I am a photojournalist and requested the assignment to shoot his funeral. I included two images in this post. The photo of the paramedic's young son kissing his father's casket ran on the front page of the Sun Journal in Lewiston, Maine.
I included the second photo because it had a profound impact on me. I didn't know Allan Parsons. From the wide variety of passionate speakers I heard at his funeral it was easy to see that he was a dedicated, funny, caring, passionate family man and paramedic.
At the end of the service I pulled the funeral director aside to make sure it was OK to get into the cab of the ambulance as the casket was loaded. This is how I got the image of Parsons' sons at the casket.
I watched Allan Parsons' co-workers load the casket, stand there silently for a moment, then close the doors. I clicked the camera shutter as the back door of the ambulance closed.
I never met Allan Parsons. But from a vantage point no one else had, I saw--no, I felt--the ambulance doors close for the last time.

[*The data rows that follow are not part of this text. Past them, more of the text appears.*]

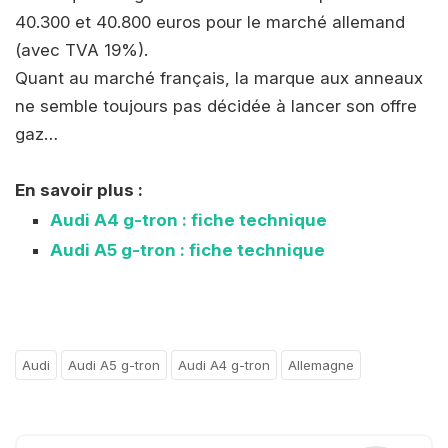
40.300 et 40.800 euros pour le marché allemand
(avec TVA 19%).
Quant au marché français, la marque aux anneaux
ne semble toujours pas décidée à lancer son offre
gaz…
En savoir plus :
Audi A4 g-tron : fiche technique
Audi A5 g-tron : fiche technique
Audi
Audi A5 g-tron
Audi A4 g-tron
Allemagne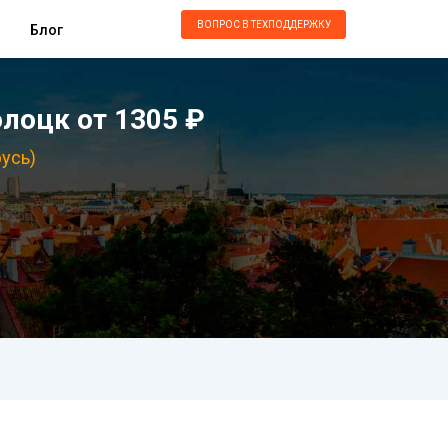
ВОПРОС В ТЕХПОДДЕРЖКУ
Блог
лоцк от 1305 ₽
усь)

It was fortunate I had to quickly exit the ambulance so Allan's co-workers could get in to drive him past the hundreds of saluting emergency services personnel in dress uniforms standing by dozens of gleaming ambulances. Because at that moment my skin tingled, my eyes welled with tears and I realized this was the start of Allan Parsons' last ride.
As I write this, 48 hours later, I can still feel the door close. My skin still reacts with a similar chill--even though as a paramedic I have heard ambulance doors close thousands of times before.